§ **WHAT TO WORK ON**
Print exactly what the entries say, line by line, from the first line down to the one with "materi yang disampaikan, tetapi", inclusive.

##### GIVEN DATA #####

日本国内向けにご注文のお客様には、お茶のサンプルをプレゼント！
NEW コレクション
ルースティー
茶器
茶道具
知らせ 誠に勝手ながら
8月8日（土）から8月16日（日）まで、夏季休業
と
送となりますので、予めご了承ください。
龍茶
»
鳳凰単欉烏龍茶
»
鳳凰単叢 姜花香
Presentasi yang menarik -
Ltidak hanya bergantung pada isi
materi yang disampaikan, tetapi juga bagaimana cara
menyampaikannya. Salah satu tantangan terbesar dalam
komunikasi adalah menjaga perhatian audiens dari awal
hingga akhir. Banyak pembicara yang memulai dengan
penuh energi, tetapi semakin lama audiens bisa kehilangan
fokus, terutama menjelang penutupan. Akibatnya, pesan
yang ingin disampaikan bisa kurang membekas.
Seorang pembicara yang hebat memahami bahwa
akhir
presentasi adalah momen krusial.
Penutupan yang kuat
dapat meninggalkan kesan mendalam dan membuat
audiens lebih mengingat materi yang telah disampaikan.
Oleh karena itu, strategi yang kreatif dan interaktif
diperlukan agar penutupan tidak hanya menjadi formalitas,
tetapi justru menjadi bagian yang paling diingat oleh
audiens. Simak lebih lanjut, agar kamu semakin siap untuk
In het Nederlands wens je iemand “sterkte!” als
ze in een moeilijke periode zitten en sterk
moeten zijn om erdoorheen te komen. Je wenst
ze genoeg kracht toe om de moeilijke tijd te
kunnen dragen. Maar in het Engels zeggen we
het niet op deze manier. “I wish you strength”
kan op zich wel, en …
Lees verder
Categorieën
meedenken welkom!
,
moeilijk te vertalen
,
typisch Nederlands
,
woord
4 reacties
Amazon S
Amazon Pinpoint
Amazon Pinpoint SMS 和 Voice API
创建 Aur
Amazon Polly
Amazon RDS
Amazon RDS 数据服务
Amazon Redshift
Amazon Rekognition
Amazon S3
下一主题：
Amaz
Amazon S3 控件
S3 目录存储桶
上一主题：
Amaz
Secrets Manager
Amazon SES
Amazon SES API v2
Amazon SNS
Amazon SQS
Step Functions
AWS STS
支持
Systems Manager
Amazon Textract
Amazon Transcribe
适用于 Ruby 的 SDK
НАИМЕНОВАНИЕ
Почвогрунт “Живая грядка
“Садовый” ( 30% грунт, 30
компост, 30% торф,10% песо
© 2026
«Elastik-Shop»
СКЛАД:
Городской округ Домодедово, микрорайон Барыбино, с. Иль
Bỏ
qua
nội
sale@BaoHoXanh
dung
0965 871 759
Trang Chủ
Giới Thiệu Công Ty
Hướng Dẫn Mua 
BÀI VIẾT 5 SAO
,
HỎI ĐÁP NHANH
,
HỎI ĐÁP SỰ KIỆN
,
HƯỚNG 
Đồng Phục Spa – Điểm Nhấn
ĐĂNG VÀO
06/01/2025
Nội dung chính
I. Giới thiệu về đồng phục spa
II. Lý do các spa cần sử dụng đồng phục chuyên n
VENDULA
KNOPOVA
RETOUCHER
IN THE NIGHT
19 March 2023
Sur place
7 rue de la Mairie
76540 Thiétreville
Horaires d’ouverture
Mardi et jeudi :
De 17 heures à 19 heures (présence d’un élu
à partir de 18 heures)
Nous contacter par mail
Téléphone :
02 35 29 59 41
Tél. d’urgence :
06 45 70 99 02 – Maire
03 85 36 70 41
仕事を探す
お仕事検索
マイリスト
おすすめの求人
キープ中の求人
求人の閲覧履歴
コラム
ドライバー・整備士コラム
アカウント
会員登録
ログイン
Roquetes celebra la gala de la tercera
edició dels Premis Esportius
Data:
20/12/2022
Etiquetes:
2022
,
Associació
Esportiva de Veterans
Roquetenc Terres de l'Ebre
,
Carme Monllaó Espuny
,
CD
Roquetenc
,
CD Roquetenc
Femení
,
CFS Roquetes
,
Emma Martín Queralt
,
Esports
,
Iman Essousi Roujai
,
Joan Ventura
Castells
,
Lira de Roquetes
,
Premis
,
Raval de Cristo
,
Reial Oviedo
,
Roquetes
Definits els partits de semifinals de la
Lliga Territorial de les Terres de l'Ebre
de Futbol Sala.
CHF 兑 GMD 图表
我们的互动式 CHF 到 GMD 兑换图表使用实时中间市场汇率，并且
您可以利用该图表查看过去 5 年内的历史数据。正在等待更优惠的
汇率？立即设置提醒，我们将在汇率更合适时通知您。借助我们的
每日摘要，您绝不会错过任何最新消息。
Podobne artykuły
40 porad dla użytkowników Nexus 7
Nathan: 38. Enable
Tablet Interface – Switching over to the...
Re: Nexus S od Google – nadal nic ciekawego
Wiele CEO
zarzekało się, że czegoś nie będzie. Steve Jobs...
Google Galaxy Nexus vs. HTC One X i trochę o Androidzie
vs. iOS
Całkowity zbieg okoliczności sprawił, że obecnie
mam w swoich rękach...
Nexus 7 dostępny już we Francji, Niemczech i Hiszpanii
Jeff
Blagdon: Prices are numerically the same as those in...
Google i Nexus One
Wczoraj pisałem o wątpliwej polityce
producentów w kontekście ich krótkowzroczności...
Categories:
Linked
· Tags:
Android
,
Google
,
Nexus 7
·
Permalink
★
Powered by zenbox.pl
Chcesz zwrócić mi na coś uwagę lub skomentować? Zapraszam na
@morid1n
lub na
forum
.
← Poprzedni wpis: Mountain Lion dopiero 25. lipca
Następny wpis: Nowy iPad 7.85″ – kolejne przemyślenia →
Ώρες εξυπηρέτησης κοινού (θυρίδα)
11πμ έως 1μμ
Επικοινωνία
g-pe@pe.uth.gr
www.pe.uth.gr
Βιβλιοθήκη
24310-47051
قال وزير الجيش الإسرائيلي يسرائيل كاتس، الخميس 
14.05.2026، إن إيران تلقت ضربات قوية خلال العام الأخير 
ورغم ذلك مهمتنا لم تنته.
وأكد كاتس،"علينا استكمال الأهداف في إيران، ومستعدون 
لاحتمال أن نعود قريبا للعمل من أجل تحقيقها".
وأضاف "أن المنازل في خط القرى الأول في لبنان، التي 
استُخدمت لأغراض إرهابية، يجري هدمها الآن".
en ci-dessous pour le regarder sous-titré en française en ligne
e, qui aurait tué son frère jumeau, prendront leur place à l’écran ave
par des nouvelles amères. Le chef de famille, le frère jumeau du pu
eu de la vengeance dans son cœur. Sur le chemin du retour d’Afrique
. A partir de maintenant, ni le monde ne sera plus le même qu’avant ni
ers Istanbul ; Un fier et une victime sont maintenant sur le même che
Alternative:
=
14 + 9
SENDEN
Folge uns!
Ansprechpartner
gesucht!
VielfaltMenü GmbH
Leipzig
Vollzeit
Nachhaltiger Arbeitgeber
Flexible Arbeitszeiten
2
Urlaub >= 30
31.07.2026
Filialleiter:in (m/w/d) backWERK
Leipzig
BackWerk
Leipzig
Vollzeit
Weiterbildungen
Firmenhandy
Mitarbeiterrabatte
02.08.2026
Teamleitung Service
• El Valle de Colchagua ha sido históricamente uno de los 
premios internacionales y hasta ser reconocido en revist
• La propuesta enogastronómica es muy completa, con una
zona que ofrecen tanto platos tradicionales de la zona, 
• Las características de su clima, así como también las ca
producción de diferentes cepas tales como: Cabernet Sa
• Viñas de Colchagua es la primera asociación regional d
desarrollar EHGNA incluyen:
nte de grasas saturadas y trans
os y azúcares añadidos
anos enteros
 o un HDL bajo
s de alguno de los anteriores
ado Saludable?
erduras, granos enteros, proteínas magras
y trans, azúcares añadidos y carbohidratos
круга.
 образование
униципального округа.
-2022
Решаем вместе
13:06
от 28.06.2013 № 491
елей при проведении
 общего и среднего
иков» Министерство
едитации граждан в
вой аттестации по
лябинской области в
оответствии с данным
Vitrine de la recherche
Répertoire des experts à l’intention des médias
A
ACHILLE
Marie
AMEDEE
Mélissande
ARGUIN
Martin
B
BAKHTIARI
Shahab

#####

§ **EXERCISE RESPONSE**
日本国内向けにご注文のお客様には、お茶のサンプルをプレゼント！
NEW コレクション
ルースティー
茶器
茶道具
知らせ 誠に勝手ながら
8月8日（土）から8月16日（日）まで、夏季休業
と
送となりますので、予めご了承ください。
龍茶
»
鳳凰単欉烏龍茶
»
鳳凰単叢 姜花香
Presentasi yang menarik -
Ltidak hanya bergantung pada isi
materi yang disampaikan, tetapi juga bagaimana cara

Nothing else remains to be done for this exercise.